A Year That’s Already Packed — And Getting Fuller

Music is only part of the story. Charli has thrown herself into film in a way that’s genuinely remarkable. Her mockumentary The Moment — an A24 production based on her original idea and the first co-production from her studio365 venture — came out in January. She also appears in Daniel Goldhaber’s remake of the 1978 cult horror Faces of Death, Gregg Araki’s erotic thriller I Want Your Sex, Cathy Yan’s The Gallerist, Julia Jackman’s period fantasy 100 Nights of Hero, Romain Gavras’ satirical action film Sacrifice, Pete Ohs’ intimate drama Erupcja, and a still-untitled Takashi Miike project.

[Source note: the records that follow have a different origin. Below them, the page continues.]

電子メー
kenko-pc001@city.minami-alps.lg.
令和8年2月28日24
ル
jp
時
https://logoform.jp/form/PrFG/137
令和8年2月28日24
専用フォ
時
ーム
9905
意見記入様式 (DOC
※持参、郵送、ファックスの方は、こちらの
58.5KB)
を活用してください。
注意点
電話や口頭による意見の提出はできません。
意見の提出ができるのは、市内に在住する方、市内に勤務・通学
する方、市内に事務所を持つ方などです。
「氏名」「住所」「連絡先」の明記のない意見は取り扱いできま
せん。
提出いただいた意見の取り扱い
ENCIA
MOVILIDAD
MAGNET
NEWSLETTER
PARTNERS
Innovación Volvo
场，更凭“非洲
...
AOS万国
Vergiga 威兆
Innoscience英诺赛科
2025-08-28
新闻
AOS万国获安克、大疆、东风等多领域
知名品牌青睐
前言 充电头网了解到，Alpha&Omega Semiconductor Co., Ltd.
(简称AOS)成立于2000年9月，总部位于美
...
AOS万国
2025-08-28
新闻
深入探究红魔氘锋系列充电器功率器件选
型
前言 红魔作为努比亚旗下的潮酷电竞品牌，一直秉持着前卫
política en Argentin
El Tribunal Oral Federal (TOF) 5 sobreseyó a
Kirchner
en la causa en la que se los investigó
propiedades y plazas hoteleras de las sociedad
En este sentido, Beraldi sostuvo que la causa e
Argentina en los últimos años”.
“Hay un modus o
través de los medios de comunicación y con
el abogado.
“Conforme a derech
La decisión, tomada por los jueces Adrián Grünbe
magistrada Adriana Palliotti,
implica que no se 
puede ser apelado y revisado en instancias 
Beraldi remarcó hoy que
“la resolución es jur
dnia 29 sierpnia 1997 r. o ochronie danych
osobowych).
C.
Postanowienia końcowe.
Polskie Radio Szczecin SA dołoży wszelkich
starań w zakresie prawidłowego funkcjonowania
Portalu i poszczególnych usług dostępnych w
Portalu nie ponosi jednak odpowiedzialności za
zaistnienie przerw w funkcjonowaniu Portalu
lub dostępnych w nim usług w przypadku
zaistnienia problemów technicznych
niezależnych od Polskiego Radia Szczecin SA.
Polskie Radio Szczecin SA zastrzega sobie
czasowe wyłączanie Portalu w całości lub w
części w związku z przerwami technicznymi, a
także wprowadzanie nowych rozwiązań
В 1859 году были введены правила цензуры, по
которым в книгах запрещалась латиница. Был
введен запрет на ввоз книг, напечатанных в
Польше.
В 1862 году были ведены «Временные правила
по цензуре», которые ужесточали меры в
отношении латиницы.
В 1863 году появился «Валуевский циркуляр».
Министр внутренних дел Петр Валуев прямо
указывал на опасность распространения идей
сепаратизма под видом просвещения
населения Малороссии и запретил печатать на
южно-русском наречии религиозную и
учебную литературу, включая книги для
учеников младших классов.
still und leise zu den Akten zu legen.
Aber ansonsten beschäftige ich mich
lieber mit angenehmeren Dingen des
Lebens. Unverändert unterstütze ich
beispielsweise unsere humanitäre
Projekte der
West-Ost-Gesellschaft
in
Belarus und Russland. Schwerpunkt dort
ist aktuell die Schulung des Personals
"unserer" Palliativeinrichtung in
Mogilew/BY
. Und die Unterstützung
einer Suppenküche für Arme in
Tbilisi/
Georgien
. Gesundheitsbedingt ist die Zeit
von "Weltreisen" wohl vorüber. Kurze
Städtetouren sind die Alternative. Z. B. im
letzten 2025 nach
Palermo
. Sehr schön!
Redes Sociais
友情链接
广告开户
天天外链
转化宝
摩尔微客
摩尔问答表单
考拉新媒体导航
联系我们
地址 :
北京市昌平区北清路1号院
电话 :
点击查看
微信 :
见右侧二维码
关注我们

And then there’s the festival run. She headlines Lollapalooza in Chicago on July 31, Outside Lands in San Francisco on August 7, and Reading and Leeds on August 28 and 29. In the fall, she takes both weekends of Austin City Limits in Texas, sharing the bill with Lorde and Twenty One Pilots.

“Rock Music” is the opening move in what looks like a very deliberate next chapter — one that’s less about genre and more about Charli doing exactly what she wants, surrounded by the people she loves, and daring anyone to have a problem with it.